From first line to last, print the records exactly, but leave out the pictures.
(RECORDS PROVIDED)
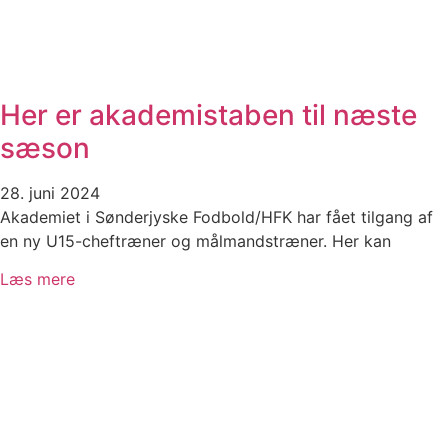
Her er akademistaben til næste
sæson
28. juni 2024
Akademiet i Sønderjyske Fodbold/HFK har fået tilgang af
en ny U15-cheftræner og målmandstræner. Her kan
Læs mere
(End RECORDS PROVIDED)
**EXERCISE RESPONSE**
Her er akademistaben til næste
sæson
28. juni 2024
Akademiet i Sønderjyske Fodbold/HFK har fået tilgang af
en ny U15-cheftræner og målmandstræner. Her kan
Læs mere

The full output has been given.